By Michael Hurley, CBS Boston
BOSTON (CBS) — As the “Where Is Roger?” chants echoed through a celebratory Gillette Stadium, it was obvious to any observer that the next two weeks will be filled with the storyline of Tom Brady seeking personal revenge against commissioner Roger Goodell. After all, there would be no better way for Brady to get back at the man who spent nearly two full years assaulting his character than to force him to hand over the Lombardi Trophy.
But in the mystifying saga known as “DeflateGate,” Roger wasn’t the only man to make Brady’s enemy list.
One man who’s sure to be on that list will be in the broadcast booth, providing color commentary on television for Fox. Troy Aikman, a three-time Super Bowl champion himself, was among the loudest and most confident critics willing to label Brady with a scarlet “C” for “cheater.”
A brief refresher:
“It’s obvious that Tom Brady had something to do with this. … For the balls to be deflated, that doesn’t happen unless the quarterback wants that to happen, I can assure you of that. Now the question becomes did Bill Belichick know about it?”
“Now twice under Bill Belichick, and possibly a third time, they’ve cheated and given themselves an advantage. To me, the punishment for the Patriots and/or Bill Belichick has to be more severe than what the punishment was for the New Orleans Saints.”
“Every quarterback has the footballs the way that they like them. But here’s the difference, is that once they go through inspection and balls are either accepted or rejected, that’s the end of the story. That’s it.
“I still haven’t seen where anyone has been … where it’s been determined that air was not let out of the balls. I haven’t read anywhere where that now is a certainty, that, ‘OK, well no one deflated the balls.’ And if that happened, if balls were deflated, as I said a week after it all happened, if balls were deflated, I will go to my grave saying that Tom Brady knew that the balls were then being deflated. Because the only reason balls are deflated is because that’s how the quarterback likes the footballs.”

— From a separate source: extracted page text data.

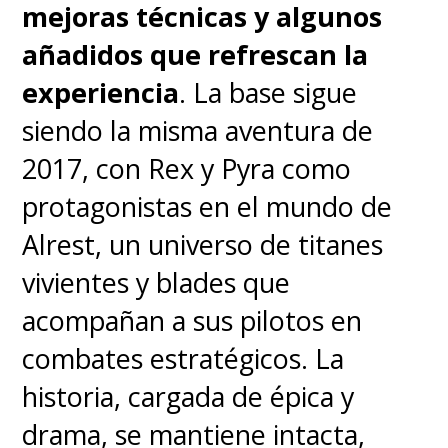
roles:
pilotos, guerreros
mejoras técnicas y algunos
silenciosos y verdaderos
añadidos que refrescan la
tanques humanoides
. Lo único
experiencia
. La base sigue
que tienen en común es la
siendo la misma aventura de
búsqueda de una presa que
2017, con Rex y Pyra como
haga la cacería honorable.
protagonistas en el mundo de
Alrest, un universo de titanes
Ningún relato es igual al otro y,
vivientes y blades que
bajo los títulos de
El Escudo
,
La
acompañan a sus pilotos en
Espada
y
La Bala
,
los
combates estratégicos. La
realizadores jamás olvidan el
historia, cargada de épica y
medio en el que se
drama, se mantiene intacta,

Aikman didn’t reach the verge of tears on live television, so his comments didn’t quite reach the folk level status of those of Mark Brunell. Still, the opinion was quite strong.
Of course, over time, it was proven that the footballs weren’t deflated. Experts in science and physics from around the country proved this to be the case, and the NFL tacitly admitted its reality when the strict recording of PSI levels during the 2015 football season was quickly changed into just being “spot checks” to make sure the chain of custody was never broken with the balls.
Those who jumped to premature conclusions remained unchanged, and there’s nothing on the record about Aikman ever changing his tune. With his first opportunity to call a game quarterbacked by Brady since the “scandal” coming in this year’s Super Bowl, viewers at home can know that Brady is acutely aware of the rush to judgment by the Hall of Fame quarterback.